Previous studies have shown that CXCL12 is secreted by fibroblast-like synoviocytes (FSs), and its receptors, CXCR4, and CXCR7, are both expressed on chondrocytes [38, 46]. CXCL12 induces chondrocyte hypertrophy and modulates multiple homeostatic and pathological processes in the progression of OA [47]. The CXCL12/CXCR7 axis in synovial tissue plays an important role in the development of arthritis [48]. Moreover, mTORC1 activation promotes the secretion of CXCL12 by osteoblasts, leading to abnormal subchondral bone formation and articular cartilage degeneration [49]. Similarly, we found that Cxcl12 and its receptor Cxcr7 are downregulated in Gpr4 KO chondrocytes. We speculate that CXCL12/CXCR7 signaling plays an important role in the regulation of matrix-degrading enzymes induced by GPR4. Consistent with our hypothesis, we found that inhibiting the expression of CXCR7 can reduce the expression of Il-6, Mmp13, and Nos2 induced by GPR4. CXCR7 activates multiple signaling pathways including the PI3K/AKT and MAPK pathways [50]. CXCR7 expression influenced phosphorylation of ERK1/2 and p38 but not JNK to regulate hepatocellular carcinoma progression [51]. Our results indicated that the CXCL12/CXCR7 axis triggers activation of MAPK signaling proteins, including ERK1/2 and JNK. In addition, our data showed that the level of phosphorylated p65 was downregulated by GPR4, supported by evidence that CXCL12 axis-activated AKT and ERK signaling pathways have been reported to promote NF-κB nuclear localization, and increase NF-κB signaling by p65 phosphorylation and destabilization of IκBα. Meanwhile, NE52-QQ57, an antagonist of GPR4, successfully inhibited phosphorylation of IκBα and NF-κB activation.

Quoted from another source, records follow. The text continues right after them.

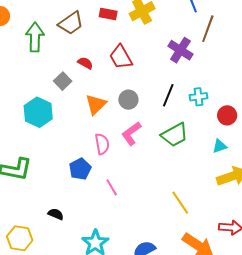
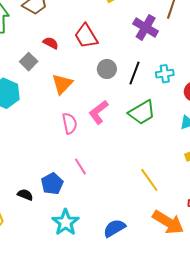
gray circle: (128, 100) -> (107, 69), moved
blue pentagon: (80, 169) -> (52, 184), moved

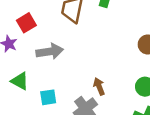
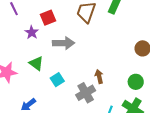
cyan square: (48, 97) -> (57, 80), turned -32

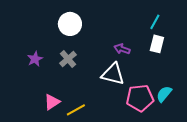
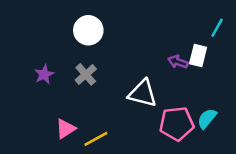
cyan line: (155, 22) -> (217, 28), moved
purple arrow: (122, 49) -> (178, 62), moved

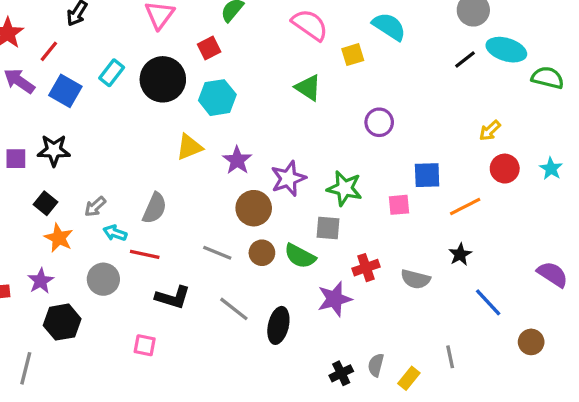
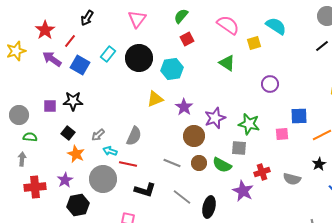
red square: (209, 48) -> (187, 39), moved
gray circle: (103, 279) -> (103, 179), size x1.4
purple star: (335, 299) -> (243, 191), turned -30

In summary, our findings demonstrated that the proton-activated GPCR GPR4 mediates the pathogenesis of OA by activating the CXCL12/CXCR7 axis, and a GPR4 antagonist effectively ameliorates OA development in both mouse models and human articular cartilage explants. Altogether, the results support that GPR4 could be a promising therapeutic target for OA.